No new comprehensive laws: A turning tide? 

For the first time since 2020, we may not see any new state comprehensive privacy laws enacted this year. This lack of activity is conspicuous and enigmatic. This could be a natural consequence of diminishing marginal returns if the states that were most likely to enact privacy legislation have already done so. It could be simple bad luck, given how unpredictable the legislative process can be. 

Bills in Alabama (HB 283), Oklahoma (SB 546) and Georgia (SB 111) all stumbled at the final steps. Given other events happening at the local, state, federal and global levels, state lawmakers could have had more pressing legislative priorities than privacy this year. Or the content of the bills themselves could have diminished the likelihood of passage, as multiple states considered diverging models from the status quo. Legislators in Maine (LD 1822) and Vermont (H208) once again considered bolder, more-restrictive frameworks, but neither state got as close this year as they did in 2024. 

It remains possible that 2025 could see a new comprehensive privacy law sneak in just before the turn of the year. Massachusetts is making a late push — S2619 passed the Senate by a vote of 40 to 0 on 25 Sept. — but they are working against the clock. That is a Maryland-style bill characterized by the inclusion of strict, substantive data minimization requirements. Pennsylvania is another late mover — HB 78 passed the House 1 Oct. A similar bill passed the Pennsylvania House last year but stalled in the Senate. Michigan (SB 359) and Wisconsin (AB 172) both have active legislative sessions at the time of writing, but neither have progressed a bill out of committee. 

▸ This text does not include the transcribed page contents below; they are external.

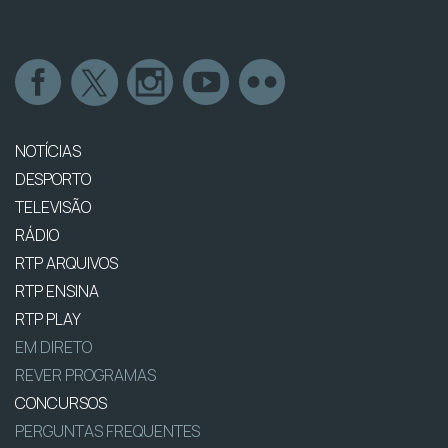
NOTÍCIAS
DESPORTO
TELEVISÃO
RÁDIO
RTP ARQUIVOS
RTP ENSINA
RTP PLAY
EM DIRETO
REVER PROGRAMAS
CONCURSOS
PERGUNTAS FREQUENTES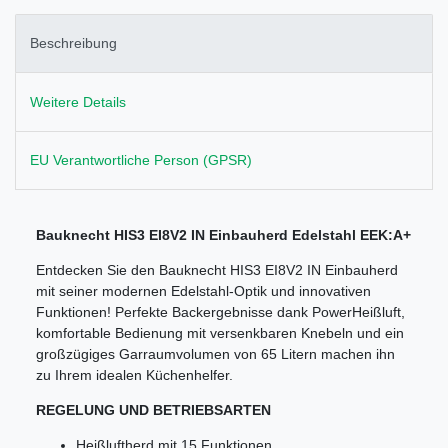
Beschreibung
Weitere Details
EU Verantwortliche Person (GPSR)
Bauknecht HIS3 EI8V2 IN Einbauherd Edelstahl EEK:A+
Entdecken Sie den Bauknecht HIS3 EI8V2 IN Einbauherd
mit seiner modernen Edelstahl-Optik und innovativen
Funktionen! Perfekte Backergebnisse dank PowerHeißluft,
komfortable Bedienung mit versenkbaren Knebeln und ein
großzügiges Garraumvolumen von 65 Litern machen ihn
zu Ihrem idealen Küchenhelfer.
REGELUNG UND BETRIEBSARTEN
Heißluftherd mit 15 Funktionen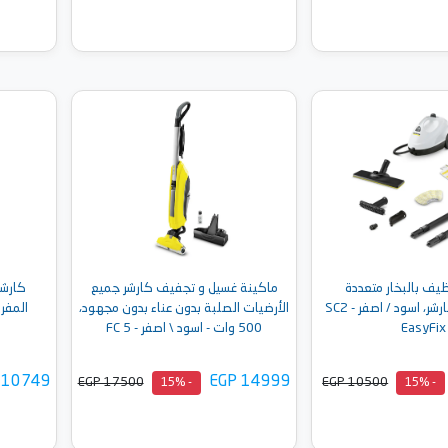
إلى السلة
أضف إلى السلة
يف بالبخار متعددة
ماكينة غسيل و تجفيف كارشر جميع
كارشر
الاستخدامات‎ كارشر، اسود / اصفر - SC2
الأرضيات الصلبة بدون عناء بدون مجهود،
المفرو
EasyFix
500 وات - اسود \ اصفر - FC 5
 10749
EGP 14999
EGP 17500
EGP 10500
- 15%
- 15%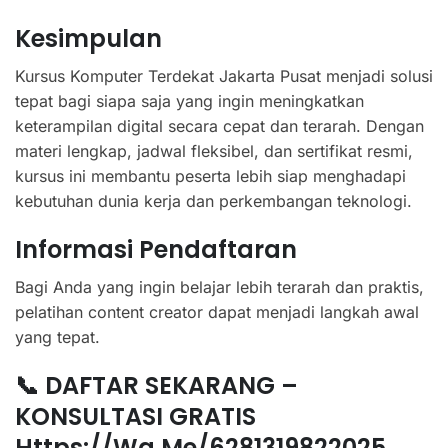
Kesimpulan
Kursus Komputer Terdekat Jakarta Pusat menjadi solusi
tepat bagi siapa saja yang ingin meningkatkan
keterampilan digital secara cepat dan terarah. Dengan
materi lengkap, jadwal fleksibel, dan sertifikat resmi,
kursus ini membantu peserta lebih siap menghadapi
kebutuhan dunia kerja dan perkembangan teknologi.
Informasi Pendaftaran
Bagi Anda yang ingin belajar lebih terarah dan praktis,
pelatihan content creator dapat menjadi langkah awal
yang tepat.
📞 DAFTAR SEKARANG –
KONSULTASI GRATIS
Https://wa.me/6281319822025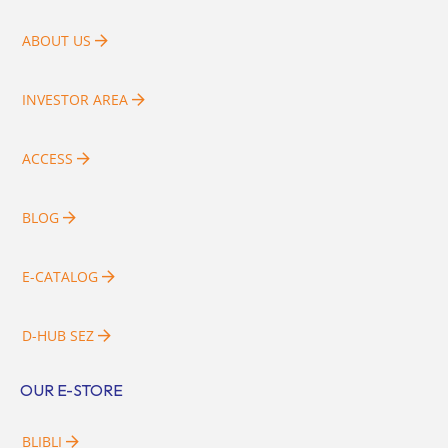
ABOUT US
INVESTOR AREA
ACCESS
BLOG
E-CATALOG
D-HUB SEZ
OUR E-STORE
BLIBLI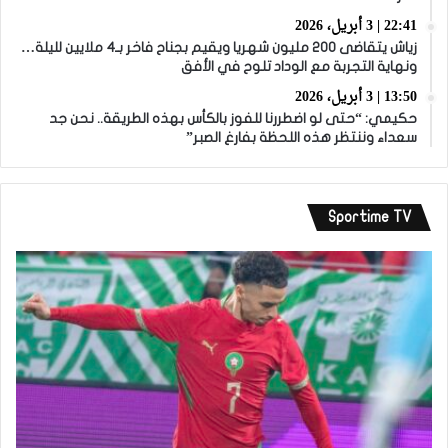
22:41 | 3 أبريل، 2026
زياش يتقاضى 200 مليون شهريا ويقيم بجناح فاخر بـ4 ملايين لليلة…
ونهاية التجربة مع الوداد تلوح في الأفق
13:50 | 3 أبريل، 2026
حكيمي: “حتى لو اضطررنا للفوز بالكأس بهذه الطريقة.. نحن جد
سعداء وننتظر هذه اللحظة بفارغ الصبر”
Sportime TV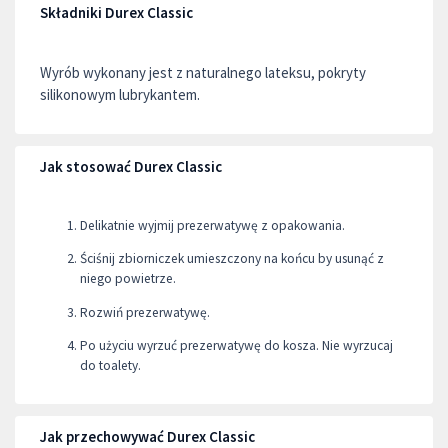
Składniki Durex Classic
Wyrób wykonany jest z naturalnego lateksu, pokryty
silikonowym lubrykantem.
Jak stosować Durex Classic
Delikatnie wyjmij prezerwatywę z opakowania.
Ściśnij zbiorniczek umieszczony na końcu by usunąć z
niego powietrze.
Rozwiń prezerwatywę.
Po użyciu wyrzuć prezerwatywę do kosza. Nie wyrzucaj
do toalety.
Jak przechowywać Durex Classic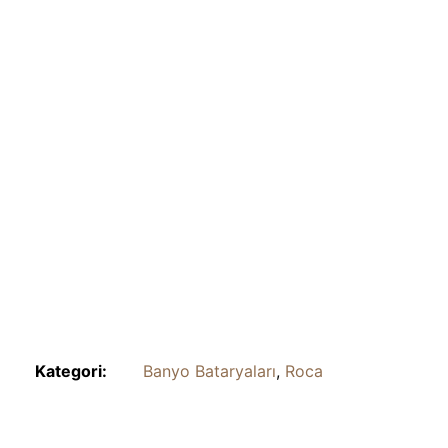
Kategori:
Banyo Bataryaları
,
Roca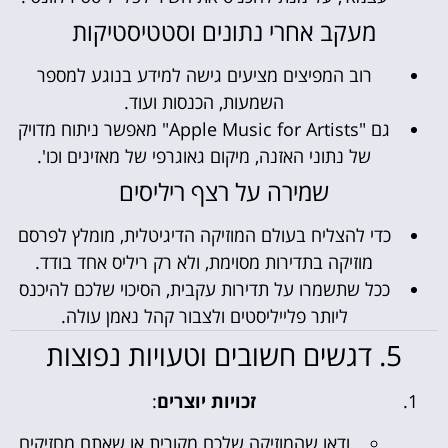
מעקב אחרי נתונים וסטטיסטיקות
רוב המפיצים מציעים גישה למידע בנוגע למספר
השמעות, הכנסות ועוד.
גם "Apple Music for Artists" מאפשר ניתוח מדויק
של נתוני האזנה, מיקום גאוגרפי של מאזינים וכו'.
שמירה על רצף ריליסים
כדי להצליח בעולם המוזיקה הדיגיטלית, מומלץ לפרסם
מוזיקה בתדירות מסוימת, ולא רק ריליס אחד בודד.
ככל שתשמרו על תדירות עקבית, הסיכוי שלכם להיכנס
ליותר פלייליסטים ולצבור קהל נאמן עולה.
5. דגשים חשובים וטעויות נפוצות
זכויות יוצרים
:
ודאו שהמוזיקה שלכם מקורית או שאתם מחזיקים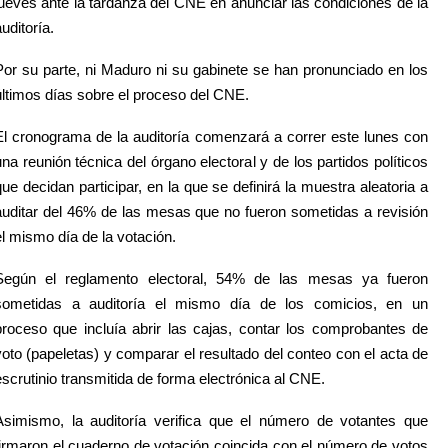
jueves ante la tardanza del CNE en anunciar las condiciones de la
uditoría.
Por su parte, ni Maduro ni su gabinete se han pronunciado en los
últimos días sobre el proceso del CNE.
El cronograma de la auditoría comenzará a correr este lunes con
una reunión técnica del órgano electoral y de los partidos políticos
que decidan participar, en la que se definirá la muestra aleatoria a
auditar del 46% de las mesas que no fueron sometidas a revisión
el mismo día de la votación.
Según el reglamento electoral, 54% de las mesas ya fueron
sometidas a auditoría el mismo día de los comicios, en un
proceso que incluía abrir las cajas, contar los comprobantes de
voto (papeletas) y comparar el resultado del conteo con el acta de
escrutinio transmitida de forma electrónica al CNE.
Asimismo, la auditoría verifica que el número de votantes que
firmaron el cuaderno de votación coincida con el número de votos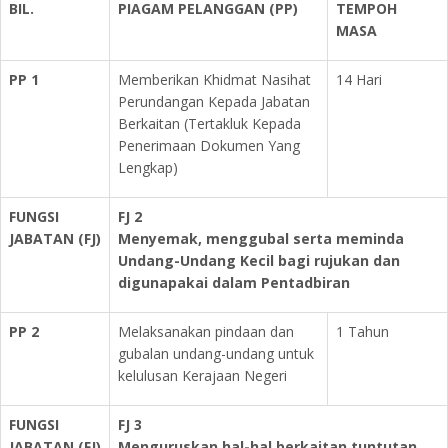
BIL.
PIAGAM PELANGGAN (PP)
TEMPOH
MASA
PP 1
Memberikan Khidmat Nasihat
14 Hari
Perundangan Kepada Jabatan
Berkaitan (Tertakluk Kepada
Penerimaan Dokumen Yang
Lengkap)
FUNGSI
FJ 2
JABATAN
(FJ)
Menyemak, menggubal serta meminda
Undang-Undang Kecil bagi rujukan dan
digunapakai dalam Pentadbiran
PP 2
Melaksanakan pindaan dan
1 Tahun
gubalan undang-undang untuk
kelulusan Kerajaan Negeri
FUNGSI
FJ 3
JABATAN
(FJ)
Menguruskan hal-hal berkaitan tuntutan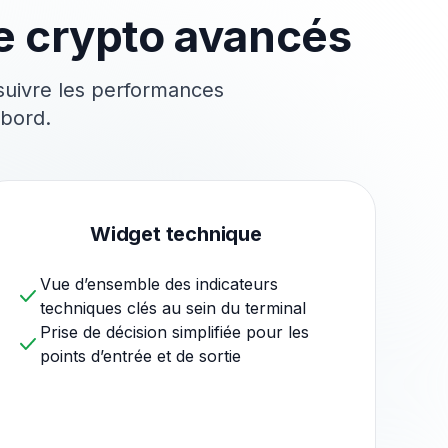
de crypto avancés
suivre les
performances
 bord.
Widget technique
Vue d’ensemble des indicateurs
techniques clés au sein du terminal
Prise de décision simplifiée pour les
points d’entrée et de sortie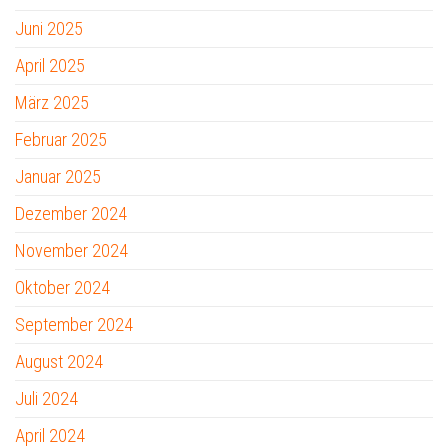
Juni 2025
April 2025
März 2025
Februar 2025
Januar 2025
Dezember 2024
November 2024
Oktober 2024
September 2024
August 2024
Juli 2024
April 2024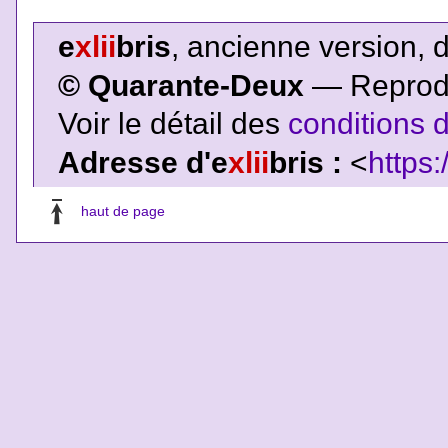
e
xlii
bris
, ancienne version, 
© Quarante-Deux
— Reproduc
Voir le détail des
conditions d
Adresse d'e
xlii
bris :
<
https:
haut de page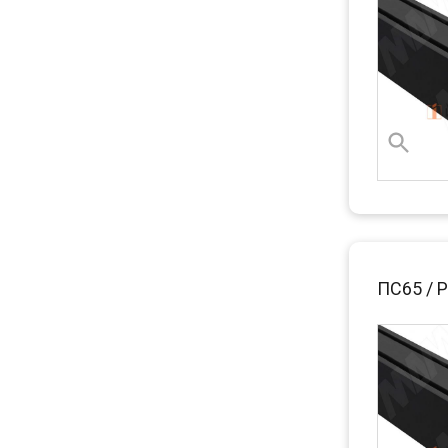
ПС65 / 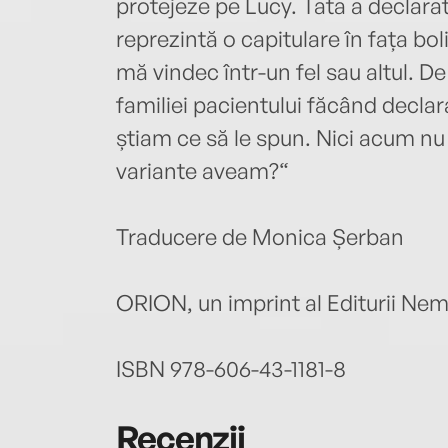
protejeze pe Lucy. Tata a declarat
reprezintă o capitulare în fața bol
mă vindec într-un fel sau altul. D
familiei pacientului făcând decla
știam ce să le spun. Nici acum nu 
variante aveam?“
Traducere de Monica Șerban
ORION, un imprint al Editurii Nem
ISBN 978-606-43-1181-8
Recenzii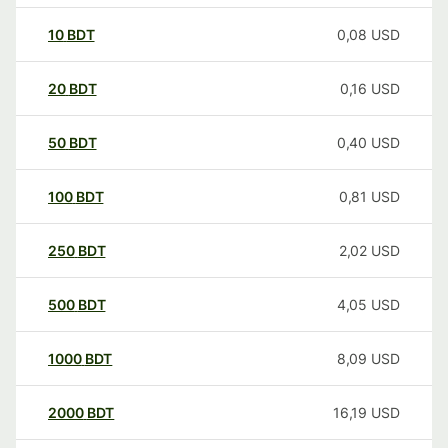
10
BDT
0,08
USD
20
BDT
0,16
USD
50
BDT
0,40
USD
100
BDT
0,81
USD
250
BDT
2,02
USD
500
BDT
4,05
USD
1000
BDT
8,09
USD
2000
BDT
16,19
USD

The amendment era: 9 states tweaked existing privacy laws in 2025

There might have been a slowdown in new laws this year, but 2025 was very active for amendments to existing laws as nine states amended their existing comprehensive privacy laws. This year's crop of amendments include a mix of states incorporating existing aspects of other states' laws and states experimenting with novel provisions. 

One of the more significant amendments this year was Sen. James Maroney's, D-Conn., SB 1295, which overhauled Connecticut's comprehensive privacy law yet again. The themes of the amendment were expanded coverage, expanded consumer rights, tightened restrictions with respect to minors and integrating AI-related provisions. The amendment adjusted the law's applicability thresholds, expanding coverage to include entities who control or process the personal data of at least 35,000 consumers, control or process consumers' sensitive data, excluding personal data controlled or processed solely for completing a payment transaction, or offer consumers' personal data for sale. 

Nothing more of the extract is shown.